What to produce
Leave out all pictures and retype exactly the lines from the one with "task-455-mis-149799.php Prev of Kb; File" through the last line of the material.

The data
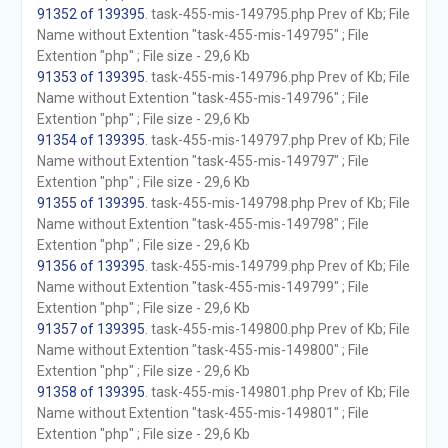
91352 of 139395
. task-455-mis-149795.php Prev of Kb; File
Name without Extention "task-455-mis-149795" ; File
Extention "php" ; File size - 29,6 Kb
91353 of 139395
. task-455-mis-149796.php Prev of Kb; File
Name without Extention "task-455-mis-149796" ; File
Extention "php" ; File size - 29,6 Kb
91354 of 139395
. task-455-mis-149797.php Prev of Kb; File
Name without Extention "task-455-mis-149797" ; File
Extention "php" ; File size - 29,6 Kb
91355 of 139395
. task-455-mis-149798.php Prev of Kb; File
Name without Extention "task-455-mis-149798" ; File
Extention "php" ; File size - 29,6 Kb
91356 of 139395
. task-455-mis-149799.php Prev of Kb; File
Name without Extention "task-455-mis-149799" ; File
Extention "php" ; File size - 29,6 Kb
91357 of 139395
. task-455-mis-149800.php Prev of Kb; File
Name without Extention "task-455-mis-149800" ; File
Extention "php" ; File size - 29,6 Kb
91358 of 139395
. task-455-mis-149801.php Prev of Kb; File
Name without Extention "task-455-mis-149801" ; File
Extention "php" ; File size - 29,6 Kb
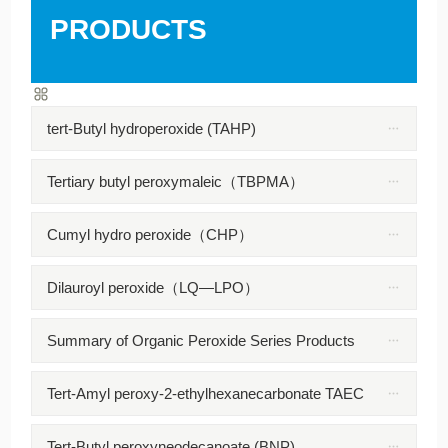
PRODUCTS
tert-Butyl hydroperoxide (TAHP)
Tertiary butyl peroxymaleic（TBPMA）
Cumyl hydro peroxide（CHP）
Dilauroyl peroxide（LQ—LPO）
Summary of Organic Peroxide Series Products
Tert-Amyl peroxy-2-ethylhexanecarbonate TAEC
Tert-Butyl peroxyneodecanoate (BNP)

The completed task
. task-455-mis-149799.php Prev of Kb; File
Name without Extention "task-455-mis-149799" ; File
Extention "php" ; File size - 29,6 Kb
91357 of 139395
. task-455-mis-149800.php Prev of Kb; File
Name without Extention "task-455-mis-149800" ; File
Extention "php" ; File size - 29,6 Kb
91358 of 139395
. task-455-mis-149801.php Prev of Kb; File
Name without Extention "task-455-mis-149801" ; File
Extention "php" ; File size - 29,6 Kb
PRODUCTS
tert-Butyl hydroperoxide (TAHP)
Tertiary butyl peroxymaleic（TBPMA）
Cumyl hydro peroxide（CHP）
Dilauroyl peroxide（LQ—LPO）
Summary of Organic Peroxide Series Products
Tert-Amyl peroxy-2-ethylhexanecarbonate TAEC
Tert-Butyl peroxyneodecanoate (BNP)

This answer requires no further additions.